时间:2018-10-18 09:18:04

标签: mysql performance time-series

我正在尝试使用另一组定义有效时间戳记周期的结果来过滤由时间戳记索引的某些结果。

当前查询:

SELECT Measurements.moment AS "moment",
       Measurements.actualValue,
       start,
       stop
FROM Measurements
       INNER JOIN (SELECT COALESCE(@previousValue <> M.actualValue AND @previousResource = M.resourceId, 1) AS "changed",
                          (COALESCE(@previousMoment, ?)) AS "start",
                          M.moment AS "stop",
                          @previousValue AS "actualValue",
                          M.resourceId,
                          @previousMoment := moment,
                          @previousValue := M.actualValue,
                          @previousResource := M.resourceId
                   FROM Measurements `M`
                          INNER JOIN (SELECT @previousValue := NULL, @previousResource := NULL, @previousMoment := NULL) `d`
                   WHERE (M.moment BETWEEN ? AND ?) AND
                         (M.actualValue > ?)
                   ORDER BY M.resourceId ASC, M.moment ASC) `changes` ON Measurements.moment BETWEEN changes.start AND changes.stop
WHERE (Measurements.resourceId = 1) AND
      (Measurements.moment BETWEEN ? AND ?) AND
      (changes.changed)
ORDER BY Measurements.moment ASC;

resourceId, moment已经是一个索引。 由于这些实际上是时间序列数据,是否有任何方法可以限制仅1个匹配的联接以提高性能?

样本数据

+-------------+---------------------+------------+
| actualValue | moment              | resourceId |
+-------------+---------------------+------------+
|        0.01 | 2018-09-26 07:50:25 |        1   |
|        0.01 | 2018-09-26 07:52:35 |        1   |
|        0.01 | 2018-09-26 07:52:44 |        2   |
|        0.01 | 2018-09-26 07:52:54 |        1   |
|        0.01 | 2018-09-26 07:53:03 |        1   |
|        0.01 | 2018-09-26 07:53:13 |        2   |
|        0.01 | 2018-09-26 07:53:22 |        1   |
|        0.01 | 2018-09-26 07:54:32 |        1   |
|        0.01 | 2018-09-26 07:55:41 |        1   |
|        0.01 | 2018-09-26 07:56:51 |        1   |
+-------------+---------------------+------------+

预期的输出:所有使用resourceId=1进行的测量,其中resourceId=2在同一分钟进行了测量(在高级版本中,该分钟可以是动态的)。

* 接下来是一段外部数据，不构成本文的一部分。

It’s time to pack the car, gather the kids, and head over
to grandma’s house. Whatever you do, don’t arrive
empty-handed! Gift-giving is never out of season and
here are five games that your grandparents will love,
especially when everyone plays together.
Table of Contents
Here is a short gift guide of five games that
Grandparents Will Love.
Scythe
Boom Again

+-------------+---------------------+------------+
| actualValue | moment              | resourceId |
+-------------+---------------------+------------+
|        0.01 | 2018-09-26 07:52:35 |        1   |
|        0.01 | 2018-09-26 07:52:54 |        1   |
|        0.01 | 2018-09-26 07:53:03 |        1   |
|        0.01 | 2018-09-26 07:53:22 |        1   |
+-------------+---------------------+------------+

3 个答案:

答案 0 :(得分:0)

当您使用独立的子查询(这种情况)时,它完全在外部查询之前执行。在您的情况下,这可能是巨大的,并且可能大多数行都不是真正需要的。

如果您使用内部JOIN重新表述查询,则对表的辅助访问将被立即过滤掉,从而避免了对表的全面扫描。

尝试以下查询:

select 
    m.moment,
    m.actualValue,
    c.moment as start,
    timestampadd(minute, 1, c.moment) as stop
  from Measurements m
  join Measurements c on m.moment
    between c.moment and timestampadd(minute, 1, c.moment)
  where m.resourceId = 1
    and c.resourceId = 2
    and m.moment between ? and ?
  order by m.moment

答案 1 :(得分:0)

所需的综合索引:

Measurements:  INDEX(resourceId, moment)  -- in this order

您可能希望在子查询中使用AND (Measurements.moment BETWEEN ? AND ?)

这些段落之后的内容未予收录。